13. There was clearly evidence before the First-tier Tribunal regarding the dividend income of the sponsor, albeit only one bank statement showing a deposit of £2,500 into the sponsor’s personal account on 1st March 2021. There was evidence of the dividend income declared by the sponsor to HMRC, that the judge fails to refer to at all.
14. Equally, there was evidence before the Tribunal that the transfers into the first appellant’s account, received in US dollars, are likely to have been made by the sponsor. In my judgement, Judge Hoffman erred in concluding that the regular deposits into the first appellant’s account made in US dollars are likely to come from Capt. Naqvi in the USA simply because the deposits were in US dollars. There was evidence before the Tribunal to confirm that money had been sent by the sponsor to the first appellant from the UK, in US dollars.

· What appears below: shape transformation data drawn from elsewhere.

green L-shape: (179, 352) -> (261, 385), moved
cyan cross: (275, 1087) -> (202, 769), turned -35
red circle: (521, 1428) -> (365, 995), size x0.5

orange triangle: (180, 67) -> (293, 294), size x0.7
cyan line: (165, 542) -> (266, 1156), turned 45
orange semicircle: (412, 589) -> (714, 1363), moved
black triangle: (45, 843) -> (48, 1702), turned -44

15. I reject the claim made by Mr Mian regarding the evidence before the First-tier Tribunal regarding the ownership of the property in which the appellant’s live in Pakistan. Mr Mian accepted that a party who suggests that something was said, or not said at the hearing, contrary to what appears in the judge’s decision, needs to support that suggestion with evidence, if it is to be the basis of a ground of appeal; HA (Conduct of Hearing: Evidence Required) Somalia [2009] UKAIT 00018 Mr Mian’s recollection of the evidence is at odds with the judge’s record of proceedings. The appellant’s representatives should have been well aware that a party who was represented before the judge, when appealing on grounds that the judge failed to have regard to evidence given during the course of the hearing, as here, should file with their application a statement of truth as to the facts claimed, together with either: a) a photocopy of a contemporaneous note by their representative; or b) an explanation as to why no contemporaneous (or near-contemporaneous) note is available. The appellant’s representatives have failed to provide anything that even begins to undermine the evidence referred to in the decision, which is consistent with the record of proceedings.

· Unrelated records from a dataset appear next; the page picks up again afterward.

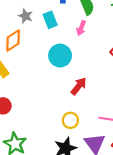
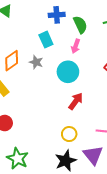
gray star: (25, 16) -> (36, 62), moved
cyan circle: (60, 56) -> (68, 72), moved

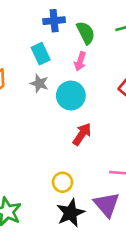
gray star: (36, 62) -> (39, 83), moved
yellow circle: (69, 134) -> (62, 182), moved

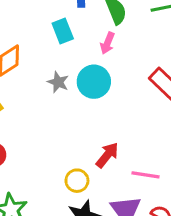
gray star: (39, 83) -> (58, 82), moved
red arrow: (82, 134) -> (107, 155), moved

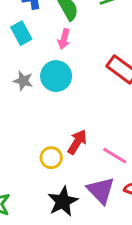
pink line: (146, 175) -> (115, 156), turned 30
yellow circle: (77, 181) -> (51, 158), moved

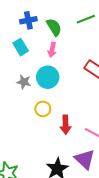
red arrow: (77, 142) -> (66, 125), turned 150
yellow circle: (51, 158) -> (43, 109), moved

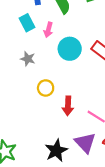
pink arrow: (52, 50) -> (48, 30), moved
cyan circle: (48, 77) -> (70, 49), moved

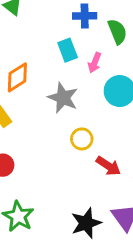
gray star: (28, 59) -> (63, 98), size x1.5
red arrow: (68, 106) -> (108, 166), turned -66

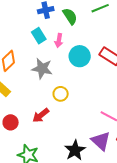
red arrow: (108, 166) -> (41, 115), moved, turned 120

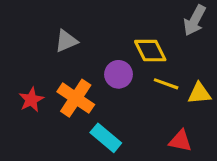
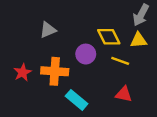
yellow triangle: (199, 93) -> (139, 40), moved
orange cross: (76, 98) -> (55, 71), turned -30
red triangle: (180, 141) -> (124, 94), moved

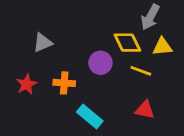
gray arrow: (141, 15) -> (150, 17), moved
gray triangle: (48, 30) -> (43, 43), moved
orange cross: (55, 71) -> (64, 83), size x0.7

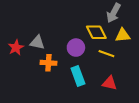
gray triangle: (43, 43) -> (37, 42), moved, turned 35
red star: (27, 84) -> (16, 48), moved
cyan rectangle: (90, 117) -> (78, 76), moved, turned 30

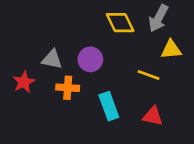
yellow diamond: (96, 32) -> (120, 23), moved
red star: (16, 48) -> (24, 82), moved
purple circle: (76, 48) -> (90, 59), moved

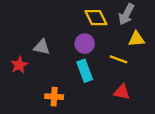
purple circle: (90, 59) -> (85, 44), moved
orange cross: (68, 88) -> (54, 97), moved
cyan rectangle: (109, 106) -> (85, 71), moved

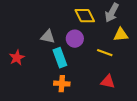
gray triangle: (42, 47) -> (48, 37), moved
cyan rectangle: (85, 71) -> (60, 58), moved
orange cross: (54, 97) -> (62, 84), moved

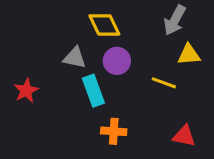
yellow diamond: (85, 16) -> (104, 25), moved
red triangle: (108, 82) -> (184, 136), moved
orange cross: (62, 84) -> (114, 131), moved

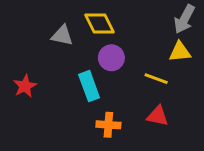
gray arrow: (175, 20) -> (184, 19), moved
gray triangle: (75, 58) -> (62, 35), moved
red triangle: (184, 136) -> (158, 116), moved

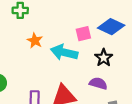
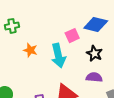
cyan arrow: (64, 52) -> (58, 56), turned -105

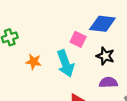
pink square: (72, 36) -> (78, 39), turned -32

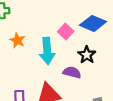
purple semicircle: (108, 82) -> (72, 72), moved

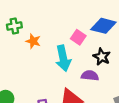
orange star: (17, 40) -> (33, 41), moved

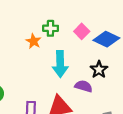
green cross: (14, 26) -> (50, 28), moved
pink square: (78, 37) -> (82, 31), moved

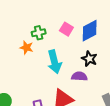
blue diamond: (106, 39) -> (90, 31), turned -40

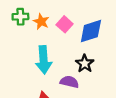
green cross: (39, 33) -> (20, 17), moved
orange star: (26, 48) -> (41, 22), moved

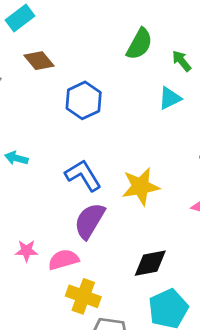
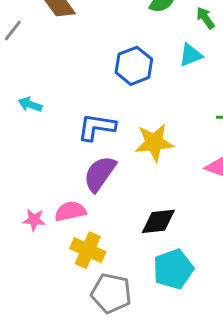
blue hexagon: (84, 100) -> (134, 66), moved
blue L-shape: (83, 175) -> (97, 127), turned -54
pink star: (26, 251) -> (34, 220), moved

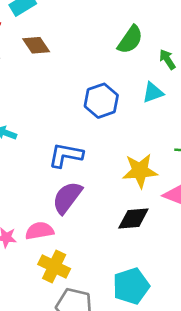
yellow star: (154, 143) -> (140, 171), moved
black diamond: (158, 221) -> (133, 219), moved

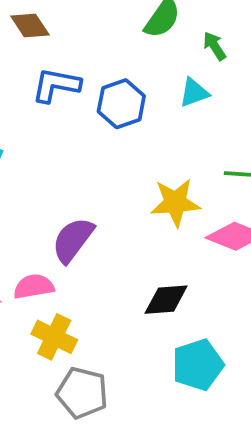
blue L-shape: (66, 155) -> (56, 85), moved
black diamond: (133, 219) -> (166, 300), moved
cyan pentagon: (131, 286) -> (198, 365), moved

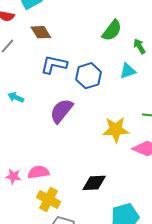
purple semicircle: (73, 240) -> (61, 111), moved
black diamond: (166, 300) -> (94, 183), moved

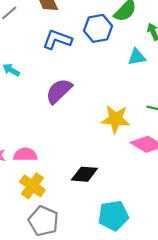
blue hexagon: (88, 76) -> (98, 28), moved

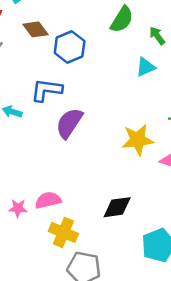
blue hexagon: (98, 28) -> (70, 47), moved
blue L-shape: (57, 40) -> (46, 90), moved

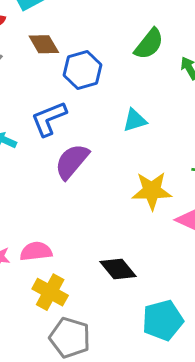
cyan triangle: (146, 67) -> (135, 120), moved
blue L-shape: (46, 90) -> (49, 119), turned -36
black diamond: (117, 207) -> (118, 269), turned 52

16. In the end however, having been taken to the relevant documents that were before the First-tier Tribunal regarding the income of the sponsor and the monies sent by the sponsor to the first appellant, I am satisfied that the decision of the First-tier Tribunal Judge is vitiated by a material error of law and must be set aside.

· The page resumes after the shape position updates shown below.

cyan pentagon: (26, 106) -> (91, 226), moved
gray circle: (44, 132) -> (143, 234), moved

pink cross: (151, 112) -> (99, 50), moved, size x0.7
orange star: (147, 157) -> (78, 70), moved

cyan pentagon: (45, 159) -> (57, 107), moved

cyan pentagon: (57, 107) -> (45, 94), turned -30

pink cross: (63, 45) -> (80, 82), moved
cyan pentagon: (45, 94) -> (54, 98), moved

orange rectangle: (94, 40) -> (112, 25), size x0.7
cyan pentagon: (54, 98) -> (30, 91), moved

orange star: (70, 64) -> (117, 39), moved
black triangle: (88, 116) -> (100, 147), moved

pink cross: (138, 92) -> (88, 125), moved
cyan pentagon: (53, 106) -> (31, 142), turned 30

17. I add that there is in my judgment little analysis of the fundamental issue that was at the heart of the appeal before the First-tier Tribunal. The test for dependency is a purely factual test that is fact specific and requires an examination of the personal circumstances of the appellants. It requires a holistic examination of several factors, including financial, physical, and social conditions and how the appellant’s meet their essential living costs.
18. As to disposal, I am persuaded by the parties that the appeal should be remitted to the First-tier Tribunal for hearing de novo with no findings preserved. I have decided that it is appropriate to remit this appeal back to the First-tier Tribunal, having considered paragraph 7.2 of the Senior President’s Practice Statement of 25th September 2012. In my view, in determining the appeal, the nature and extent of any judicial fact-finding necessary will be extensive.
19. The parties will be advised of the date of the First-tier Tribunal hearing in due course.
Notice of Decision
20. The appeal is allowed, and the decision of FtT Judge Hoffman promulgated on 1st November 2021 is set aside.
21. The appeal is remitted to the FtT for a fresh hearing of the appeal with no findings preserved.